Sunday, December 28, 2008

Kill.Me.Now.

I am physically and emotionally drained. It feels like these last three and a half days have lasted for a whole week. Zachariah is still sick. His fever is down, but he has a bad cough and he cant breathe due to his stuffy/runny nose. He is on several meds, which I am sure is helping... but I want an immediate fix. I am functioning on little to no sleep with a clingy, fussy, and sick toddler. Did I mention that he is skipping his naps and not eating much? Yeah. My patience is gone. I need to borrow someones sanity.

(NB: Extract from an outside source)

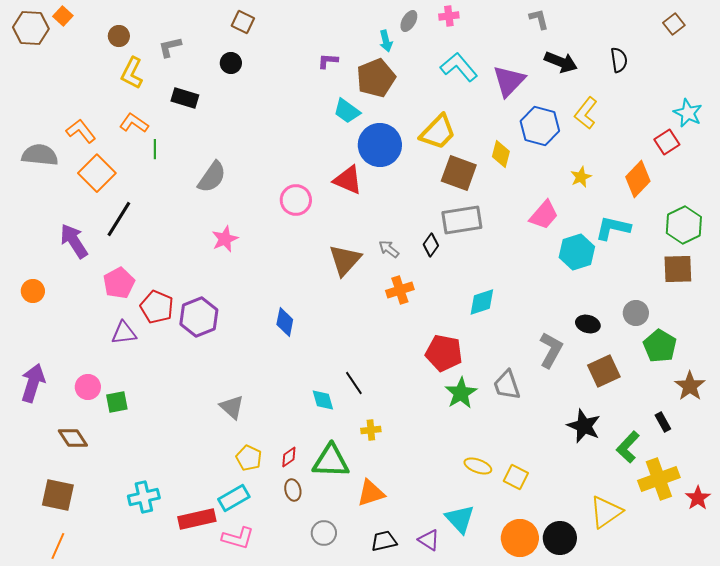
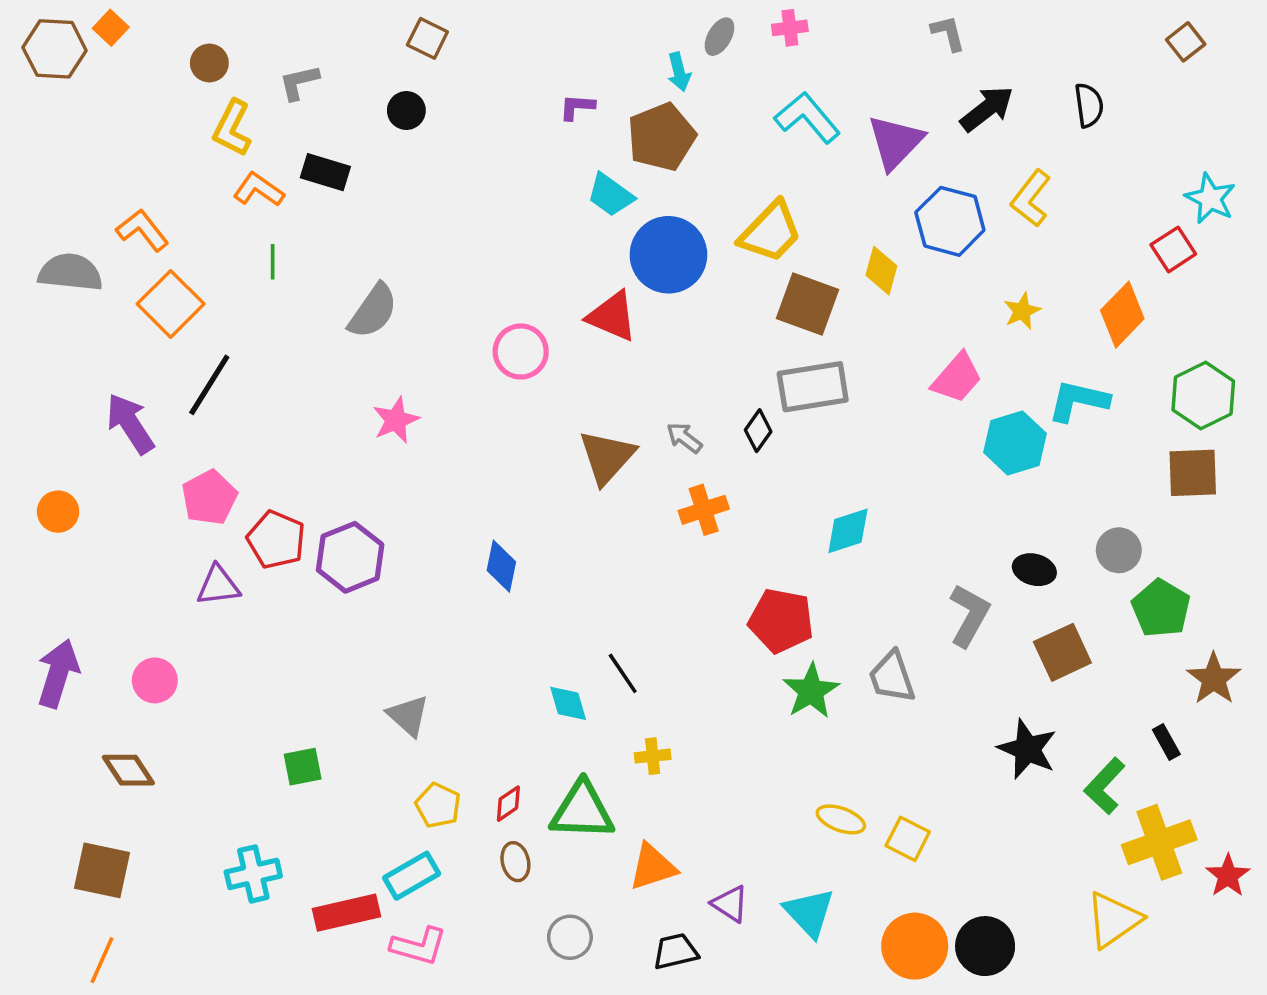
black arrow: (561, 62) -> (987, 109), turned -60
orange L-shape: (134, 123) -> (259, 190), moved
green square: (117, 402) -> (303, 767), moved
yellow triangle: (606, 512) -> (1114, 920), moved
purple triangle: (429, 540) -> (730, 904), moved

We are going to try to go to the Doctor tomorrow or Tuesday. So I will have more info as to what exactly is wrong with my little man. One day I will get around to posting an actual Christmas post. Pictures and all. But that will have to wait until I get a few hours of shut eye.

3 comments:

jamie b said...

bless your heart! i know how it feels. this too shall pass. it's hard to believe that though when you're exhausted. i pray the doctors can see Z right away!

tammi said...

Those are rough times! It's so hard to have the other person be the #1 priority....all the time, every day, all day long, NO breaks for you.

motherhood is hard! i'm feel'n ya...have one of the grandma's come over and hang with him for awhile so you can sleep. Then go out for 30 minutes or an hour and get a coffee and read a magazine. Trust me - it'll do wonders to re-energize you!

Anonymous said...

I bet I know someone who would trade with you.